Hebrew Gold Digger

Hebrew has recently risen as a top priority.  But with one stipulation: I don’t spend any money on the study of Hebrew, or any other studies for that matter.  Enough! I’ve already spent thousands of dollars between Hebrew, GRE’s, and GMAT’s, and I haven’t actually produced the tachlas (bottom line).  In fact, I am not even renewing my gym membership for a whopping 350 NIS ($110) per month because, tachlas,  I can run along our amazing Mediterranean.  And since I will always care more about my physique than Hebrew, if the gym goes, so do the expenses around my revived language ambitions.

This is precisely why I’ve adopted a new strategy called “Hebrew Dating.”  Here’s how it works: a guy strikes up a conversation (in Hebrew obviously) at the laundry mat, shuk, or most recently, the beach. I listen carefully to not miss the pick-up line, which will be my cue to giggle or something.  I respond in my best Hebrew, yet he somehow already knows I’m American.  He then thinks it’s appropriate to switch to English. Ha! Don’t think so buddy!!!! Continue in Hebrew, I say.  After an exchange of about 7-10 sentences, he’ll ask for my number.  I assess if he is generally decent and doesn’t have the  propensity to stalk.  If all seems good, I give him my number and schedule a time to meet within 48 hours.  This is Phase 1.

Phase 2: we meet a cafe close by to my house because I’m lazy, it’s hot, and I can’t be bothered to leave the center. The introductory stuff goes over smoothly because it’s been rehearsed countless times.  But then…soon enough I learn crazy words like “hardware engineer” and “platoon”!!!!! I typically understand 60% of what he’s saying, and he’ll NOT understand me by 70%. The “date” lasts for a little under two hours, which by then I’m exhausted and restless from speaking in a foreign language.  On the way back home, he’s counting his chances of scoring an American, and I’m counting the 130 sheks I’ve just saved on a private Hebrew lesson!
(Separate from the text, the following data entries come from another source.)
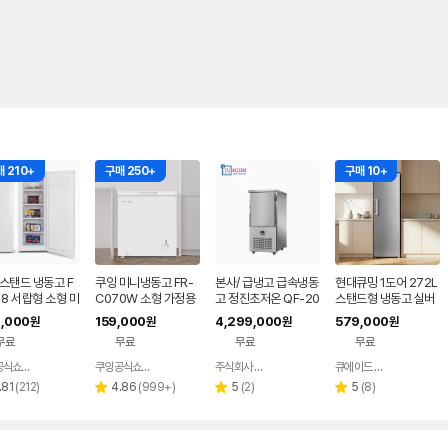
 210+
구매 250+
구매 10+
스탠드 냉동고 F
쿠잉 미니냉동고 FR-
본사/ 급냉고 급속냉동
현대큐밍 1도어 272L
18 서랍형 소형 미
C070W 소형 가정용
고 정진초저온 QF-20
스탠드형 냉동고 실버
정용 원룸 서브 슬
0 급속동결고
간접냉각 업소용 사무
,000
159,000
4,299,000
579,000
원
원
원
원
화이트
실 QFUE27TGS4O
무료
무료
무료
무료
Z
쿠잉공식쇼핑몰
쿠잉공식쇼핑몰
주식회사 정진초저온
큐에이드 스토어
네이버
네이버
네이버
네이버
페이
페이
페이
페이
리
리
리
리
.81
(
212
)
4.86
(
999+
)
5
(
2
)
5
(
8
)
별
별
별
뷰
뷰
뷰
뷰
점
점
점
수
수
수
수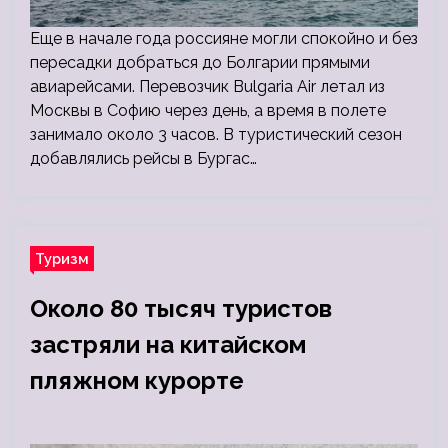
Еще в начале года россияне могли спокойно и без
пересадки добраться до Болгарии прямыми
авиарейсами. Перевозчик Bulgaria Air летал из
Москвы в Софию через день, а время в полете
занимало около 3 часов. В туристический сезон
добавлялись рейсы в Бургас…
Туризм
Около 80 тысяч туристов
застряли на китайском
пляжном курорте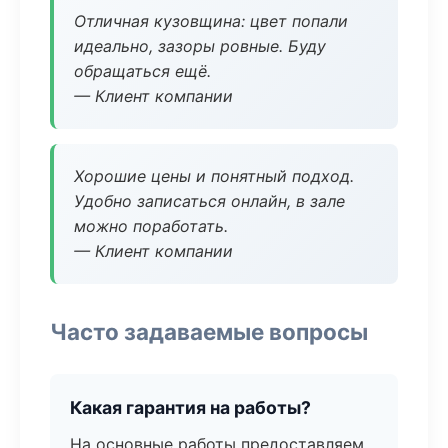
Отличная кузовщина: цвет попали
идеально, зазоры ровные. Буду
обращаться ещё.
— Клиент компании
Хорошие цены и понятный подход.
Удобно записаться онлайн, в зале
можно поработать.
— Клиент компании
Часто задаваемые вопросы
Какая гарантия на работы?
На основные работы предоставляем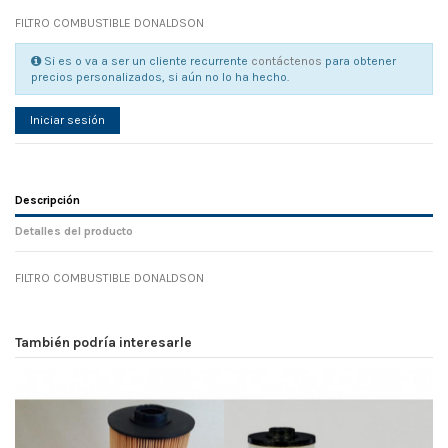
FILTRO COMBUSTIBLE DONALDSON
Si es o va a ser un cliente recurrente
contáctenos
para obtener
precios personalizados, si aún no lo ha hecho.
Iniciar sesión
Descripción
Detalles del producto
FILTRO COMBUSTIBLE DONALDSON
Referencia
No reviews
104655
Width
0.00 cm
También podría interesarle
Height
0.00 cm
Depth
0.00 cm
Weight
0.00 kg
En stock
36 Artículos
D1
0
14 thoughts on “Hebrew Gold Digger

  1. This is a brilliant scheme! I may adopt this language gold digger plan to improve my Español while studying abroad in Madrid 😉

    • The if lesson is good and the guy is manageable, we’ll go for lesson #2, but THAT’S IT!!! Anything after lesson #2 indicates that I actually like the guy, and I drop the gold digging (for Hebrew, that is ;))

  2. הי,

    מסתבר שאתמול התפספס השיעור בעברית
    איך נתת לזה לקרות?

    איזה פוסט הצעת לי לקרוא אתמול?

    יש מצב להזמין אותך לכוס יין בטאפס בתחנה הישנה?
    אחרי הכל, זה אחד המקומות היחידים בעיר שאת עדיין לא מכירה…

    מבחינתי אני מתחייב על עברית,
    ואבא, אל תדאג, אני בחור הגון


    English translation of the above: Will you date with me?